While the construction methods and site arrangements appear quite rudimentary and even unsafe by today’s Health and Safety standards, the methodology would have been considered innovative for the period and the works formed part of the first major expansion of the campus.


As the Institution grew after it was granted university status by Royal Charter in 1966, the estate grew too.


During this time, City began offering a wider range of programmes to evolve into an institution dedicated to engineering, science, business, computing and management studies. The additional programmes and the growing number of students required a new and much larger space that would continue to enrich the experiences of staff and students alike.


Overlooking the Georgian Northampton Square, the new University Building was added in 1970, shortly after completion of the Drysdale and Centenary Buildings. In stark contrast to the more classical design of College Building, the new buildings feature Brutalist façades, an architectural style quite common in the local area at the time, such as at close neighbour, the Barbican.


The period 2012 to 2017 saw unprecedented change around the estate and a considerable investment of almost £120 million. The greatest recent changes in modernisation and physical appearance took place during this period, culminating in the opening of the transformed Northampton Square main reception and Pavilion, opened by Her Royal Highness the Princess Royal, Chancellor of the University of London, in 2017.


The area became a much-needed open space for students, staff and visitors to meet, share ideas and collaborate; and represented the enhanced physical and figurative hub of the University.


Included in this development period was the renovation of the CitySight Clinic, part of the Optometry Department. The refurbished clinic, located on the corner of Ashby Street and Goswell Road, provides free eye testing and other services for members of the local community.

Taking into consideration existing buildings which contribute to the Northampton Square Conservation Area, such as the 1923 Myddelton Building, the new site will see a complementary pairing of old and modern architectural designs unified around a central atrium.

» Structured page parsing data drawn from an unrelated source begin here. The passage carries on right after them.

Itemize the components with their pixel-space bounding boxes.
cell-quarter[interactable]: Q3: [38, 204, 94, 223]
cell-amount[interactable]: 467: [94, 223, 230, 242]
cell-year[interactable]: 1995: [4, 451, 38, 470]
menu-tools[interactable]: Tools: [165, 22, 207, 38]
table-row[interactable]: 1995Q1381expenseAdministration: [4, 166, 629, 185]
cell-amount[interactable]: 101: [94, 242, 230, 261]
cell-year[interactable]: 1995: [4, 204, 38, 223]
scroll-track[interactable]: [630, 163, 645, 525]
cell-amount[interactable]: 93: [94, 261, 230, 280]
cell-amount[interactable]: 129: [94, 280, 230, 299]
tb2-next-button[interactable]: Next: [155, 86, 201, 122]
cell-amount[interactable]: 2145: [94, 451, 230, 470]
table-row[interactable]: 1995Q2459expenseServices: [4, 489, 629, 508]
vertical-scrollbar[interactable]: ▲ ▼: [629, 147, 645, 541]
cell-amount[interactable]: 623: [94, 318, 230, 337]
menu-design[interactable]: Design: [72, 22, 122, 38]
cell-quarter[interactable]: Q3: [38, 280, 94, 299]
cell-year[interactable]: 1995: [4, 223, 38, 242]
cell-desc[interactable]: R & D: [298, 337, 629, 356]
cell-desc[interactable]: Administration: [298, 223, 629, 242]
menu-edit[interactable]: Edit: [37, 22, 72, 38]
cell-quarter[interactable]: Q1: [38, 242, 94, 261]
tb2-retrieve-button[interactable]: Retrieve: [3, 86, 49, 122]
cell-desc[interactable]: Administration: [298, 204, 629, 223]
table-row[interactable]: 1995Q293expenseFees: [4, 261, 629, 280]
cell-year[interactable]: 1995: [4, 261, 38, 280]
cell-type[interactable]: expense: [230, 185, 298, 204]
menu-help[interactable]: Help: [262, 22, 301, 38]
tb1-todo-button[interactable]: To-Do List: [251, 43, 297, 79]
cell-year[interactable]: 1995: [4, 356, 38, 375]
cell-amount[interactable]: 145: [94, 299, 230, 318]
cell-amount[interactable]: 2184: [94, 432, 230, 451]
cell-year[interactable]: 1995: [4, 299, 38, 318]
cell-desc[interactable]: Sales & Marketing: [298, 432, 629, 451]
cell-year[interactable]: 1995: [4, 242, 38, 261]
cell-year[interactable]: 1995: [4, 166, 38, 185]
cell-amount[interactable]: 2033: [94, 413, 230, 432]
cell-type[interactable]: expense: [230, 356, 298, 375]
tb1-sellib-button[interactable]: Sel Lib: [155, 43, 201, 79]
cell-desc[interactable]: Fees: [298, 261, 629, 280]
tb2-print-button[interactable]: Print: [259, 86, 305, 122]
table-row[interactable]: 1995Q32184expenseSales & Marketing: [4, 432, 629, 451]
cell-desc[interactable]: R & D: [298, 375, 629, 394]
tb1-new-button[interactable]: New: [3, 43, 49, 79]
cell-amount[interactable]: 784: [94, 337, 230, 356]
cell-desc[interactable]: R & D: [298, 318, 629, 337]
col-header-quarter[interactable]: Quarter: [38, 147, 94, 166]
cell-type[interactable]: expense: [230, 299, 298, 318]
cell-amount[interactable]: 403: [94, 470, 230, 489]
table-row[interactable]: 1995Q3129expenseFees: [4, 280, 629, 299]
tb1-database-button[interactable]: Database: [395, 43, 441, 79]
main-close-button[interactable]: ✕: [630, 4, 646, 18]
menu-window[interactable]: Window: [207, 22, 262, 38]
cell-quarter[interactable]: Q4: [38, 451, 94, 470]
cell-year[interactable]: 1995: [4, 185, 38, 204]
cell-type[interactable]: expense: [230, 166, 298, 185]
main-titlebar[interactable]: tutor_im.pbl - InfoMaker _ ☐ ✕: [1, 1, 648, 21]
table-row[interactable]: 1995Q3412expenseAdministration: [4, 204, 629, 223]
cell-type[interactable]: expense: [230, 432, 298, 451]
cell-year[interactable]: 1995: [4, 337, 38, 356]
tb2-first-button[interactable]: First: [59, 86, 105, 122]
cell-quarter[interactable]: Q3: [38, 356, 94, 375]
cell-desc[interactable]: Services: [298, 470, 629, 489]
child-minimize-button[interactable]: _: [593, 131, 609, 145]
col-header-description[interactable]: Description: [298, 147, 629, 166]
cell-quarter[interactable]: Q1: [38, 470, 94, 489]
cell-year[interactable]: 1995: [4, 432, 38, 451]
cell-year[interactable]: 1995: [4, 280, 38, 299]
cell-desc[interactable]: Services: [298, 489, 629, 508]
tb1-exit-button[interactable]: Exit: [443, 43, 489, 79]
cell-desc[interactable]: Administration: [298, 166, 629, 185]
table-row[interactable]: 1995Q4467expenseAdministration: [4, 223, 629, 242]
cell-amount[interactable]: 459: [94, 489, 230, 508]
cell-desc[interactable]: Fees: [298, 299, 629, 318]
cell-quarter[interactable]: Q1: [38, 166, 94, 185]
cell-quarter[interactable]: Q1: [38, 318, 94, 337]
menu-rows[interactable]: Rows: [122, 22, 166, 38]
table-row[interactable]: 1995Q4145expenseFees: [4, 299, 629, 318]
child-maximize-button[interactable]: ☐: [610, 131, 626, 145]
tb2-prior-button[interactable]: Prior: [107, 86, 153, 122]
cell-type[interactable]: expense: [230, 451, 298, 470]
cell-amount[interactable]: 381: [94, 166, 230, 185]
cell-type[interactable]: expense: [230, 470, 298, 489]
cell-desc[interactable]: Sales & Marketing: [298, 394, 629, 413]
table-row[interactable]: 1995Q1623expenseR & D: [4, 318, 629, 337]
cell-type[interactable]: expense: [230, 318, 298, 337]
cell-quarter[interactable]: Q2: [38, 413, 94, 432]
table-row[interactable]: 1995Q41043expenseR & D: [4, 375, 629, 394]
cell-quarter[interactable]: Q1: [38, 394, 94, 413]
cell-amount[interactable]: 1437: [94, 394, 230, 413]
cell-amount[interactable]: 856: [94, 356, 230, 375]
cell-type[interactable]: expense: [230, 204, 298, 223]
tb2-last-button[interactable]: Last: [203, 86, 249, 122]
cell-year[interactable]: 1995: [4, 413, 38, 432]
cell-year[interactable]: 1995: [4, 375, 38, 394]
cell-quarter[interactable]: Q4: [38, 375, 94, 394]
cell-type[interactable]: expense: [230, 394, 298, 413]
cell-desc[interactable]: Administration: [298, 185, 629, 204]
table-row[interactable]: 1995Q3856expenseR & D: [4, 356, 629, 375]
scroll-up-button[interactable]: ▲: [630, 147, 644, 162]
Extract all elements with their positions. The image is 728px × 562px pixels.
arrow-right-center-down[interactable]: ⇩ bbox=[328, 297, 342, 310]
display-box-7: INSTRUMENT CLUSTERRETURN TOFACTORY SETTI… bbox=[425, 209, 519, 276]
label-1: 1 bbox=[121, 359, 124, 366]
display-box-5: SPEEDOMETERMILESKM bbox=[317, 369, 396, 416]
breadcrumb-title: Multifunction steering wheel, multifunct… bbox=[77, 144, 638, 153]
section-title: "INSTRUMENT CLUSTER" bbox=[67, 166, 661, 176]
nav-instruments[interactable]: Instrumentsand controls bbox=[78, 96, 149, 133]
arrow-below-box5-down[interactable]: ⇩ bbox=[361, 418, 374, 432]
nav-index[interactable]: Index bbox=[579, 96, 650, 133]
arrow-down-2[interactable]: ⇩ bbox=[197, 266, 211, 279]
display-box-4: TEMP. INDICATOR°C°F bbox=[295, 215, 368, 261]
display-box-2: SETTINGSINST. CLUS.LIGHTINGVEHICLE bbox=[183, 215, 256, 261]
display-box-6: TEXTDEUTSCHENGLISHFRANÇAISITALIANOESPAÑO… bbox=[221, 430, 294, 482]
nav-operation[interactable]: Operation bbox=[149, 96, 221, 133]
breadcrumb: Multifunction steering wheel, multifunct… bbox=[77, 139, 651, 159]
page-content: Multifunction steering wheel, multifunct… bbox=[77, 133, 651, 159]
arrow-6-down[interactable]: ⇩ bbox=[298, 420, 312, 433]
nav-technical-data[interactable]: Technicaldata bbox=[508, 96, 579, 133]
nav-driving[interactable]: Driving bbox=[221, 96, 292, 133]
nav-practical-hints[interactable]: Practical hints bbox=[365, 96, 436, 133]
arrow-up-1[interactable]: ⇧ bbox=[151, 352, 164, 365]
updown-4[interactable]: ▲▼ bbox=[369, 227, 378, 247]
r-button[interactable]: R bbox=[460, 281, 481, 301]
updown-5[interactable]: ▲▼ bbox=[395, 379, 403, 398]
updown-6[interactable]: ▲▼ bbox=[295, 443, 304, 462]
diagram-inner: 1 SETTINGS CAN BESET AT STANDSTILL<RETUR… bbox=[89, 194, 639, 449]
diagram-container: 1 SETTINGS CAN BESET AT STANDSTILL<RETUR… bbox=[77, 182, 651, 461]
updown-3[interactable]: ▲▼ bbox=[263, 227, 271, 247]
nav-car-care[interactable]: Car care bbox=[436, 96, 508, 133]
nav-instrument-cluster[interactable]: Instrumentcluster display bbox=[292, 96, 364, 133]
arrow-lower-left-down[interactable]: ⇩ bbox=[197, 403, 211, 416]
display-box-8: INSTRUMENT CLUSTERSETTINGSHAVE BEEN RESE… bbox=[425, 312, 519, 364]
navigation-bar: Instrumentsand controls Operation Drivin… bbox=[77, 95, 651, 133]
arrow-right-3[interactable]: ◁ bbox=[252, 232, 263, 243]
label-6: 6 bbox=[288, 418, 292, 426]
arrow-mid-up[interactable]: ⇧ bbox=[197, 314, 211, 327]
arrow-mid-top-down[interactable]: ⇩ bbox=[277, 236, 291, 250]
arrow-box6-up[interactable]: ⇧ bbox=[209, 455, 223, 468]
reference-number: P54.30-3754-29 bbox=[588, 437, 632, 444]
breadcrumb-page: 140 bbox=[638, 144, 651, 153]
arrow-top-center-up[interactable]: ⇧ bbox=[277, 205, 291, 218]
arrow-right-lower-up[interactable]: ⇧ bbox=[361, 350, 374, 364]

City’s estates team is continually looking for ways to improve existing spaces and find opportunities to expand in what will always be challenging conditions. Whether through refurbishment, enhancing technology, repurposing rooms or even extending underground or onto the roof, vision and innovative thinking is required to address the evolving study habits of students and staff ways of working to ensure all available space continues to be used effectively.

From free French Renaissance, through Arts and Crafts, to Brutalist and expressive, City’s buildings tell a story of the changing trends in architecture over 125 years. You can come and see the trends for yourself, when City participates in Open House on Saturday 21st September.